Clause 17 - Speciality

Part of Extradition Bill – in a Public Bill Committee am 9:25 am ar 14 Ionawr 2003.

Danfonwch hysbysiad imi am ddadleuon fel hyn

Photo of Bob Ainsworth Bob Ainsworth The Parliamentary Under-Secretary of State for the Home Department 9:25, 14 Ionawr 2003

The clause relates to the rule of speciality, under which a person cannot be prosecuted for an offence other than the one for which he was extradited once he has been extradited to another country.

We had some doubt about whether amendment No. 95 was the right amendment. It would remove the possibility of another state being able to prosecute a person for an additional offence, even with the consent of the district judge after a hearing. There is no reason to do that. Speciality waivers, although rare, are a

long-standing feature of our extradition arrangements, and we should not create a situation in which we cannot agree to a request to put on trial someone who has been extradited from the United Kingdom if evidence comes to light that they are guilty of a different serious crime. I listened carefully to the example given by the hon. Member for Surrey Heath. He admitted that it was not about speciality, but said that it highlighted a problem that may occur.

Speciality would not give other countries the ability that the hon. Gentleman alleges in the circumstances that he described to the Committee. All the evidence that he cited suggested that, in the case of a close European partner, justice would be served by making our lines of communication as short as possible and returning the person to that country as quickly as possible, where the case against him could be quickly dismissed. Under the existing arrangements, if the Belgian authorities wanted to make a fresh application in that case, they would have to make it to the country to which the person had returned, so they would have to reapply to the Dutch. I do not accept the lesson that the hon. Gentleman is giving.

I do not know the details of individual cases that are raised in Committee, but it is as likely that the problem was caused by long lines of communication as by our long-winded extradition arrangements before the introduction of the Bill. It is not likely that any problem would occur because of the current speciality agreement or the speciality agreement that will exist once the Bill has been enacted.

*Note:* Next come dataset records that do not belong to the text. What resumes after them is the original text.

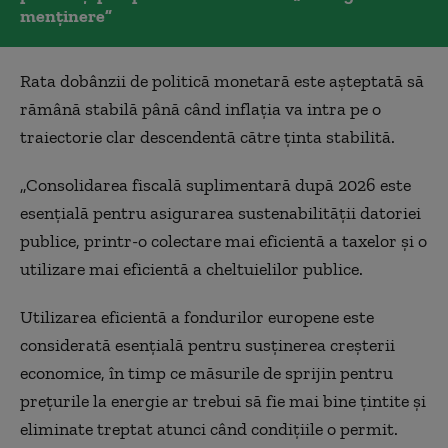
menținere”
Rata dobânzii de politică monetară este așteptată să
rămână stabilă până când inflația va intra pe o
traiectorie clar descendentă către ținta stabilită.
„Consolidarea fiscală suplimentară după 2026 este
esențială pentru asigurarea sustenabilității datoriei
publice, printr-o colectare mai eficientă a taxelor și o
utilizare mai eficientă a cheltuielilor publice.
Utilizarea eficientă a fondurilor europene este
considerată esențială pentru susținerea creșterii
economice, în timp ce măsurile de sprijin pentru
prețurile la energie ar trebui să fie mai bine țintite și
eliminate treptat atunci când condițiile o permit.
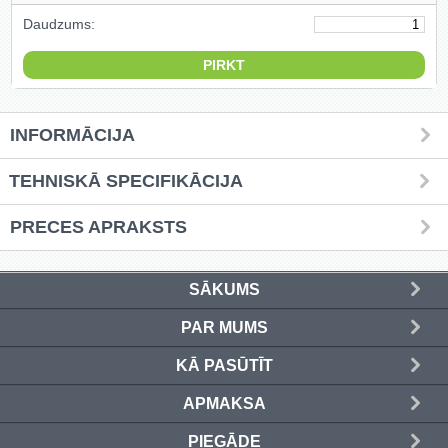
Daudzums:
Griešanas diski un zāģa asmeņi
(50)
Hidrauliskās preses (20)
INFORMĀCIJA
Hidrauliskie instrumenti (40)
TEHNISKĀ SPECIFIKĀCIJA
Instrumentu komplekti (554)
PRECES APRAKSTS
Instrumentu rezerves daļas (37)
Kompresori (157)
SĀKUMS
Krāsošanas instrumenti (133)
PAR MUMS
KĀ PASŪTĪT
Laivu dzinēji (12)
APMAKSA
LED produkti (73)
PIEGĀDE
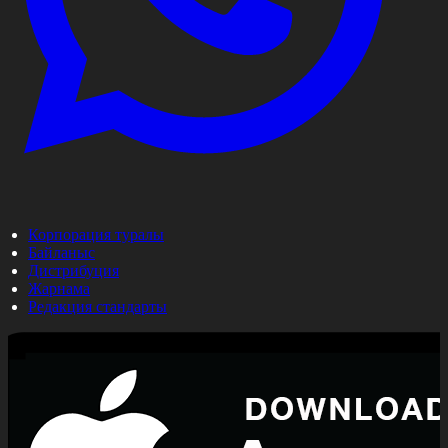
Корпорация туралы
Байланыс
Дистрибуция
Жарнама
Редакция стандарты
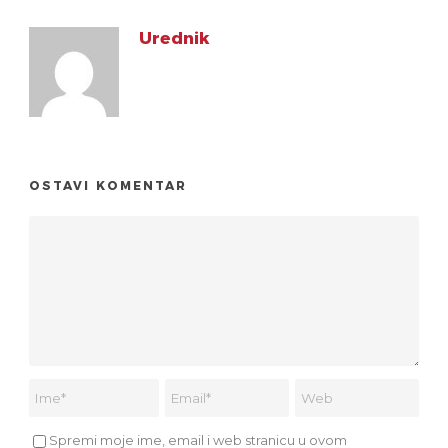
Urednik
OSTAVI KOMENTAR
Spremi moje ime, email i web stranicu u ovom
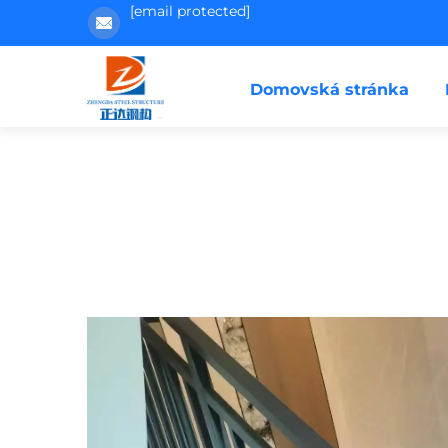
[email protected]
Domovská stránka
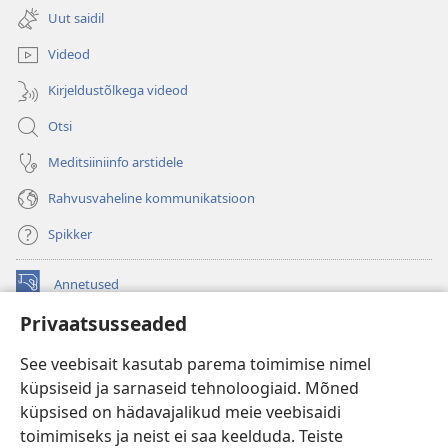
uue
Uut saidil
akna)
Videod
Kirjeldustõlkega videod
Otsi
Meditsiiniinfo arstidele
Rahvusvaheline kommunikatsioon
Spikker
Annetused
(avab
uue
Privaatsusseaded
akna)
Vahitorni VEEBIRAAMATUKOGU
(avab
See veebisait kasutab parema toimimise nimel
uue
®
JW Hub
küpsiseid ja sarnaseid tehnoloogiaid. Mõned
akna)
(avab
küpsised on hädavajalikud meie veebisaidi
uue
®
JW Library
akna)
toimimiseks ja neist ei saa keelduda. Teiste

The framework decision allows countries to declare that other countries that make a similar declaration can, after extradition, presume our consent to a person being prosecuted for offences committed before the extradition took place but that were not part of the original request. It was, and is, our intention to make such a declaration. Requests for waiver of speciality and re-extradition are not common. However, if such requests are received, our response should be guided by the principles of mutual recognition. I believe that we can trust our EU partners not to abuse the trust that we place in them. They are all signatories to the European convention on human rights, which guarantees a fair trial.

Amendment No. 94 would remove the ability of the requesting state to prosecute for offences not punishable by imprisonment without the UK's consent. Let us suppose that we returned a person to stand trial for a very serious offence, and that, once the person had returned, the requesting state discovered that he had committed a string of minor offences. The amendment proposes that those offences should be subject to an entirely separate extradition request, and that they cannot be dealt with as part of the case being heard against the returned offender.